Meandering the Money Trail
Inroads on the problem may depend on superficially subtle changes in how genome research is organized within DOE. One factor—illustrated by Thomassen’s bioinformatics numbers—is the portion of DOE biology to happen within JGI. The other is who decides what projects JGI pursues.
Thomassen says DOE has always intended for JGI managers—whose offices are now at the 18 month-old facility in Walnut Creek—to provide a budget and formulate project proposals (while external and internal DOE advisors also figure, he adds).
The money trail hints at a more federated process, because the routing of JGI funds over its four-year history remains like it was when Lawrence Berkeley, Lawrence Livermore, and Los Alamos National Laboratories hosted independent genome centers. Even money for the Walnut Creek headquarters and production sequencing facility flows via the national labs, which receive their JGI funds from Washington as they do funds for non-JGI genome projects of their own initiative.
The say of member labs in JGI priorities and project choices has oscillated, comments one insider who asks not to be named, and heated quarrels have coincided with these swings. Thomassen says DOE is devising changes in how projects will be identified and funded in the future.
JGI might be viewed as an institute in draft phase. While Thomassen regards it as three labs plus the production sequencing facility—reflecting perhaps how he distributes its funds—Hawkins sees it as sequencing facility plus five.
Hawkins counts Oak Ridge National Laboratory: though Oak Ridge has traditionally hosted its own bioinformatics efforts without JGI funds, researchers there are now contracting out services to the JGI.
Hawkins also counts the Stanford Human Genome Center. Though the center calls itself an NIH facility, it has done finishing work on chromosomes 5, 16, and 19, which are DOE’s dominion in the international sequencing effort.
Hawkins’ list of goals for the new building in Walnut Creek includes “wet-bench work” that is to take its lead from se-quence data. Scientists will investigate gene regulation by first comparing the mouse genome and chromosomes 5, 16, and 19 of humans for shared arrangements of genes.

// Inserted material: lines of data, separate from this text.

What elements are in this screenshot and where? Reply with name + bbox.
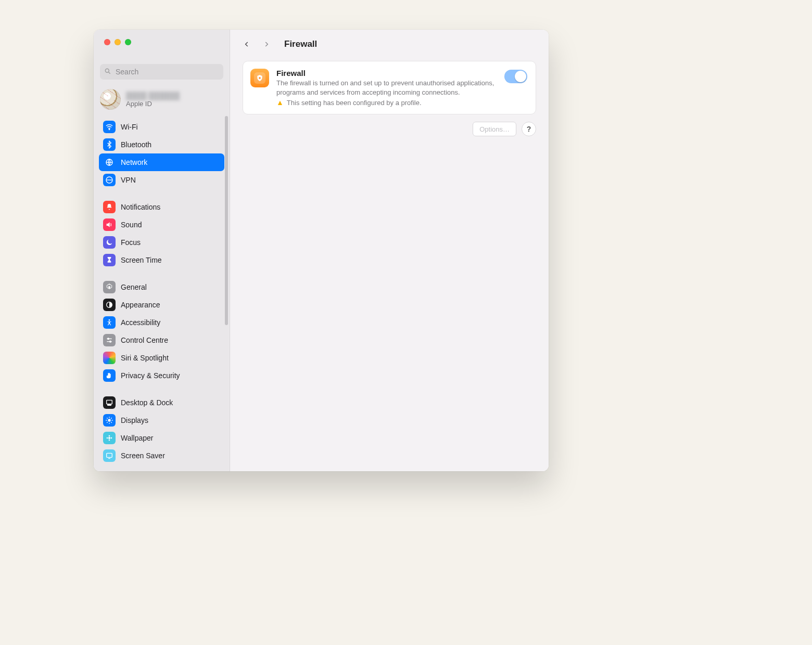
hourglass-icon	[103, 254, 116, 266]
scrollbar[interactable]	[225, 116, 228, 325]
firewall-text: Firewall The firewall is turned on and s…	[276, 69, 497, 107]
sidebar-item-desktop-dock[interactable]: Desktop & Dock	[99, 394, 224, 411]
firewall-description: The firewall is turned on and set up to …	[276, 79, 495, 97]
toggle-knob	[515, 71, 526, 82]
svg-point-25	[109, 440, 110, 441]
svg-point-27	[111, 437, 112, 439]
sidebar: ████ ██████ Apple ID Wi-Fi Bluetooth Net…	[94, 30, 230, 471]
window-controls	[94, 30, 230, 59]
sidebar-item-label: Screen Saver	[121, 452, 165, 460]
svg-rect-12	[107, 400, 112, 404]
sidebar-item-siri-spotlight[interactable]: Siri & Spotlight	[99, 349, 224, 367]
gear-icon	[103, 281, 116, 293]
svg-rect-13	[108, 404, 111, 405]
siri-icon	[103, 352, 116, 364]
svg-point-0	[105, 69, 109, 72]
minimize-window-button[interactable]	[115, 39, 121, 45]
moon-icon	[103, 236, 116, 249]
sidebar-item-vpn[interactable]: VPN	[99, 171, 224, 189]
profile-note-row: ▲ This setting has been configured by a …	[276, 99, 497, 107]
svg-point-14	[108, 419, 110, 421]
svg-point-2	[109, 129, 110, 130]
firewall-toggle[interactable]	[504, 70, 527, 83]
firewall-card: Firewall The firewall is turned on and s…	[243, 61, 536, 114]
sidebar-group: General Appearance Accessibility Control…	[94, 276, 230, 392]
svg-point-9	[108, 338, 109, 340]
apple-id-row[interactable]: ████ ██████ Apple ID	[94, 84, 230, 116]
sidebar-item-label: Appearance	[121, 301, 160, 309]
warning-icon: ▲	[276, 99, 284, 106]
sidebar-item-label: Control Centre	[121, 336, 168, 344]
sidebar-group: Desktop & Dock Displays Wallpaper Screen…	[94, 392, 230, 471]
sidebar-item-focus[interactable]: Focus	[99, 234, 224, 251]
hand-icon	[103, 369, 116, 382]
sidebar-item-control-centre[interactable]: Control Centre	[99, 331, 224, 349]
sliders-icon	[103, 334, 116, 346]
sidebar-item-accessibility[interactable]: Accessibility	[99, 314, 224, 331]
svg-point-26	[107, 437, 108, 439]
sound-icon	[103, 218, 116, 231]
sidebar-item-notifications[interactable]: Notifications	[99, 198, 224, 216]
sidebar-item-wifi[interactable]: Wi-Fi	[99, 118, 224, 136]
sidebar-item-privacy-security[interactable]: Privacy & Security	[99, 367, 224, 384]
sidebar-item-screen-saver[interactable]: Screen Saver	[99, 447, 224, 465]
account-name: ████ ██████	[126, 92, 180, 100]
search-input[interactable]	[115, 67, 219, 76]
system-settings-window: ████ ██████ Apple ID Wi-Fi Bluetooth Net…	[94, 30, 549, 471]
sidebar-item-sound[interactable]: Sound	[99, 216, 224, 234]
sidebar-item-bluetooth[interactable]: Bluetooth	[99, 136, 224, 153]
nav-forward-button[interactable]	[260, 38, 273, 50]
sidebar-item-label: VPN	[121, 176, 136, 184]
appearance-icon	[103, 299, 116, 311]
svg-point-11	[110, 341, 111, 342]
sidebar-item-label: Notifications	[121, 203, 160, 211]
svg-point-7	[109, 319, 110, 321]
flower-icon	[103, 432, 116, 444]
nav-back-button[interactable]	[240, 38, 253, 50]
sidebar-item-label: Desktop & Dock	[121, 398, 173, 407]
sidebar-item-label: Siri & Spotlight	[121, 354, 169, 362]
sidebar-item-appearance[interactable]: Appearance	[99, 296, 224, 314]
svg-point-5	[108, 286, 110, 288]
wifi-icon	[103, 121, 116, 133]
sidebar-item-displays[interactable]: Displays	[99, 411, 224, 429]
svg-point-23	[108, 437, 110, 439]
search-icon	[104, 68, 115, 76]
sidebar-item-screen-time[interactable]: Screen Time	[99, 251, 224, 269]
sidebar-item-label: Sound	[121, 221, 142, 229]
accessibility-icon	[103, 316, 116, 329]
sidebar-group: Wi-Fi Bluetooth Network VPN	[94, 116, 230, 196]
sidebar-item-general[interactable]: General	[99, 278, 224, 296]
avatar	[100, 89, 121, 110]
sidebar-item-label: Screen Time	[121, 256, 162, 264]
svg-rect-28	[107, 453, 112, 457]
svg-line-1	[109, 72, 110, 73]
vpn-icon	[103, 174, 116, 186]
options-button[interactable]: Options…	[473, 122, 516, 136]
sidebar-item-label: Privacy & Security	[121, 371, 180, 380]
sidebar-item-network[interactable]: Network	[99, 153, 224, 171]
profile-note: This setting has been configured by a pr…	[287, 99, 422, 107]
screensaver-icon	[103, 449, 116, 462]
content: Firewall The firewall is turned on and s…	[230, 59, 549, 138]
firewall-icon	[250, 69, 269, 87]
sidebar-item-label: Accessibility	[121, 318, 160, 327]
network-icon	[103, 156, 116, 169]
svg-line-21	[111, 418, 111, 418]
dock-icon	[103, 396, 116, 409]
search-field[interactable]	[100, 64, 223, 80]
sidebar-scroll: Wi-Fi Bluetooth Network VPN	[94, 116, 230, 471]
sidebar-item-label: Displays	[121, 416, 148, 424]
sidebar-item-label: Wallpaper	[121, 434, 154, 442]
zoom-window-button[interactable]	[125, 39, 131, 45]
sidebar-item-label: Bluetooth	[121, 140, 151, 149]
help-label: ?	[527, 125, 531, 133]
svg-line-20	[111, 422, 111, 422]
sidebar-item-label: Focus	[121, 238, 141, 247]
bell-icon	[103, 201, 116, 213]
sidebar-item-wallpaper[interactable]: Wallpaper	[99, 429, 224, 447]
page-title: Firewall	[284, 39, 317, 49]
help-button[interactable]: ?	[522, 122, 536, 136]
sidebar-group: Notifications Sound Focus Screen Time	[94, 196, 230, 276]
close-window-button[interactable]	[104, 39, 110, 45]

Hawkins says that with 80 million years of divergence between mice and humans, the sequences where proteins bind and orchestrate gene activation will stand like red flags in the desert of dissimilar junk. He wants JGI scientists to trace the co-activated genes to the enzymes they express, to their interactive role in cell physiology, and to the molecular mechanics of how they do it using structural biology. Microarray and other data will indicate what tissues these genes turn on in and point to their roles in health.
A Bioinformatics Czar?
A final organizational undulation that may play into the integration technology of the future is the creation of a new position—associate director for computational genomics. In July, Berkeley physicist Dan Rokhsar assumed the role, after heading LBNL’s Computational and Theoretical Biology Department. Conversations with Hawkins led to the job, says Rokhsar.
He says he’s a fan of the XML-based distributed annotation system (DAS) advocated by Cold Spring Harbor’s Lincoln Stein and others. Rokhsar likes the grass-roots structure of the Napster-like system, he says. Of the goal of integrating biological data, Rokhsar says, “I think that it’s going to have to be a common effort.”
Embracing DAS or something like it is crucial to effectively presenting the range of data that JGI intends to mass produce, Rokhsar says, and he wants the institution to have a role in the development of standards. He says he also wants JGI to assume the task of developing tools for comparative analysis, which will work with and exploit the new standard: “I’m putting it into the budget,” he says.
Having only spent a month on the job, Rokhsar doesn’t venture to guess how many of his plans will actually garner funding—a matter largely up to Hawkins—but he says he’s hopeful.
The JGI’s short history may not seem to offer him grounds, but hey, this is a revolution.